Cependant, cette caractérisation captivante reste finalement un courant sous-jacent doux plutôt qu'une force motrice, car elle ne s'éloigne pas significativement de l'histoire originale. L'activisme de Janice cède gracieusement la place au trope romantique conventionnel de tomber amoureuse d'Arnel, né dans l'élite (Ethan David Santos et KD Estrada). Bien que la tension sociopolitique soit un ajout bienvenu et très engageant, elle se conforme assez sagement aux attentes nostalgiques d'une résolution romantique soignée, plutôt que de compliquer pleinement leur dynamique.

Above L'acteur Jeff Moses dans le rôle de Topee (Photo : avec l'aimable autorisation de Newport World Resorts)
Malgré ces douces critiques dramaturgiques, Bagets : The Musical reste une réussite formidable et profondément émouvante du théâtre philippin. C'est une production qui invite le public à se reconnecter avec ses passés et à se remémorer des moments chéris, posant une question poignante, partage Katanyag : “Des décennies après la diffusion de ce film phénomène de la pop culture, avons-nous vraiment grandi, ou sommes-nous toujours en train de devenir adultes ?”

Above Rencontre spéciale lors du gala : Raymond Lauchengco, interprète d'Arnel dans le film “Bagets” de 1984, partage la scène avec KD Estrada, le nouvel Arnel de la comédie musicale (Photo : avec l'aimable autorisation de Newport World Resorts)
Le président et PDG de Viva Communications Inc, Vicente Del Rosario, Jr, a tout à fait raison de noter que “les histoires de notre jeunesse porteront toujours des thèmes communs”, restant “familières et nostalgiques, mais aussi toujours pertinentes”. L'équipe créative — incluant le directeur musical et arrangeur Vince Lim, le chorégraphe JM Cabling et le scénographe Ohm David — a réalisé un coup de maître dans la construction de l'univers théâtral, recréant le look emblématique de Bagets conceptualisé à l'origine par Butch Garcia. Le casting adulte, en particulier les ermats (Neomi Gonzales, Kakai Bautista, Natasha Cabrera, Mayen Cadd, Ring Antonio et Carla Guevara-Laforteza) et la performance transformatrice de Gie Onida en tant qu'Erpats (père), fournissent un ancrage émotionnel exquis à l'exubérance juvénile sur scène.

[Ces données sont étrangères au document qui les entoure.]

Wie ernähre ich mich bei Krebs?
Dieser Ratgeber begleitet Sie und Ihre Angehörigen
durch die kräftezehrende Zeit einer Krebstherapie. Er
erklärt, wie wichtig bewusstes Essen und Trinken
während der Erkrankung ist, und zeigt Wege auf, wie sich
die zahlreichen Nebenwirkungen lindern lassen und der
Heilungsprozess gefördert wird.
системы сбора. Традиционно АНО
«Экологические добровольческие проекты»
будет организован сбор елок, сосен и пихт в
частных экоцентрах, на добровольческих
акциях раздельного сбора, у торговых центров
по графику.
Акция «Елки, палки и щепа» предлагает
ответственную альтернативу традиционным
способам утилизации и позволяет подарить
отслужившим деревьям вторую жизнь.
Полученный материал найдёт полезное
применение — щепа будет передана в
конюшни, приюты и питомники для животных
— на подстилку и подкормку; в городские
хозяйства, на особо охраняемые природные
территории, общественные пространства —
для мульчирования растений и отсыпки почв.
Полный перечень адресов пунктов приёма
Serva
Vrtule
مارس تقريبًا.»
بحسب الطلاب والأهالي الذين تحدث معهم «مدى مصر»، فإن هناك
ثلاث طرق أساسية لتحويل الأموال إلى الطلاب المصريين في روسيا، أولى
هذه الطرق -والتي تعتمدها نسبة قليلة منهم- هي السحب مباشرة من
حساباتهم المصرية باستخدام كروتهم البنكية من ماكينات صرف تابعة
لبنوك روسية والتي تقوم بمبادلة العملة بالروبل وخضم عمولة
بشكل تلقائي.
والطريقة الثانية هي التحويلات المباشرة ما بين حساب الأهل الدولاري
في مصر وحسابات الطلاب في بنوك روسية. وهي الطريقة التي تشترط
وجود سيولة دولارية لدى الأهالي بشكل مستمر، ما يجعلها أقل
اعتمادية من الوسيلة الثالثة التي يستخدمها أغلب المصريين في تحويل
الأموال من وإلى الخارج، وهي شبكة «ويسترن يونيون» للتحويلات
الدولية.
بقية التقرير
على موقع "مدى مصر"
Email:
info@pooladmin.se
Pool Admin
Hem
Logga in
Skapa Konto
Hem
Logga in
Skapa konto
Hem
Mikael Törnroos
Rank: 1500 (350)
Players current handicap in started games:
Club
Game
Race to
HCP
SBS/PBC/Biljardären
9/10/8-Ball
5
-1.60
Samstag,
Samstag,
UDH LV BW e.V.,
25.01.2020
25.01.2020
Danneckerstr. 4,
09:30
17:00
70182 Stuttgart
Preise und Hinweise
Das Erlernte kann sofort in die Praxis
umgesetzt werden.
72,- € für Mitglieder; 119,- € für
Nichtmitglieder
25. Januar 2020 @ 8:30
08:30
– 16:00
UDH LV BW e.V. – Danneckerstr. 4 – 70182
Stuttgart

Above Les stars originales de “Bagets” (de gauche à droite) Cheska Iñigo Winebrenner, Eula Valdes, Yayo Aguila, Herbert Bautista et Raymond Lauchengco assistant au spectacle (Photo : avec l'aimable autorisation de Newport World Resorts)
Bien que sa narration ouvertement optimiste lisse gracieusement les bords plus sombres de ses personnages, Bagets : The Musical réussit triomphalement en tant que célébration vibrante du talent, de la créativité et de la culture philippine à travers les générations. C'est un rappel magnifique, profondément engageant et totalement captivant que grandir n'est pas une fête unique, mais une “pratique de toute une vie que nous apprenons, désapprenons et à laquelle nous revenons encore et encore”, dit Katanyag. C'est un rappel du voyage aigre-doux de la jeunesse, et une brillante célébration des temps anciens aux côtés du meilleur des nouveaux.
Bagets The Musical est à l'affiche du Newport Performing Arts Theater au Newport World Resorts jusqu'au 22 mars.